Consistent with what we saw in \(g = G \frac{M_E}{r^2}\) and \(v_{esc} = \sqrt{\frac{2GM}{R}}\), m does not appear in Equation \ref{13.7}. The value of g, the escape velocity, and orbital velocity depend only upon the distance from the center of the planet, and not upon the mass of the object being acted upon. Notice the similarity in the equations for v_{orbit} and v_{esc}. The escape velocity is exactly \(\sqrt{2}\) times greater, about 40%, than the orbital velocity. This comparison was noted in Example 13.4.2, and it is true for a satellite at any radius.

To find the period of a circular orbit, we note that the satellite travels the circumference of the orbit \( 2\pi r\) in one period \(T\). Using the definition of speed, we have

\[v_{orbit} = \frac{2 \pi r}{T}.\]

We substitute this into Equation \ref{13.7} and rearrange to get

$$T = 2 \pi \sqrt{\frac{r^{3}}{GM_{E}}} \ldotp \label{13.8}$$

We see in the next section that this represents Kepler’s third law for the case of circular orbits. It also confirms Copernicus’s observation that the period of a planet increases with increasing distance from the Sun. We need only replace \(M_E\) with \(M_{Sun}\) in Equation \ref{13.8}.

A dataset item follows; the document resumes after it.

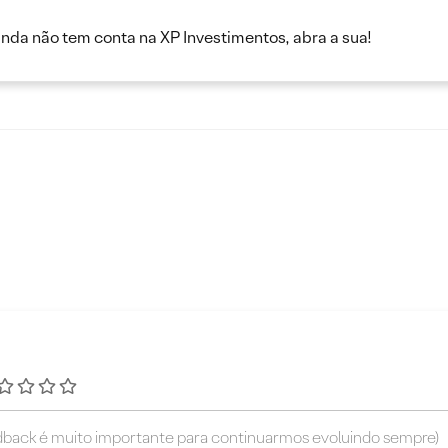
inda não tem conta na XP Investimentos, abra a sua!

We conclude this section by returning to our earlier discussion about astronauts in orbit appearing to be weightless, as if they were free-falling towards Earth. In fact, they are in free fall. Consider the trajectories shown in Figure \(\PageIndex{2}\). (This figure is based on a drawing by Newton in his *Principia *and also appeared earlier in Motion in Two and Three Dimensions.) All the trajectories shown that hit the surface of Earth have less than orbital velocity. The astronauts would accelerate toward Earth along the noncircular paths shown and feel weightless. (Astronauts actually train for life in orbit by riding in airplanes that free fall for 30 seconds at a time.) But with the correct orbital velocity, Earth’s surface curves away from them at exactly the same rate as they fall toward Earth. Of course, staying the same distance from the surface is the point of a circular orbit.

We can summarize our discussion of orbiting satellites in the following Problem-Solving Strategy.

Problem-Solving Strategy: Orbits and Conservation of Energy

- Determine whether the equations for speed, energy, or period are valid for the problem at hand. If not, start with the first principles we used to derive those equations.
- To start from first principles, draw a free-body diagram and apply Newton’s law of gravitation and Newton’s second law.
- Along with the definitions for speed and energy, apply Newton’s second law of motion to the bodies of interest.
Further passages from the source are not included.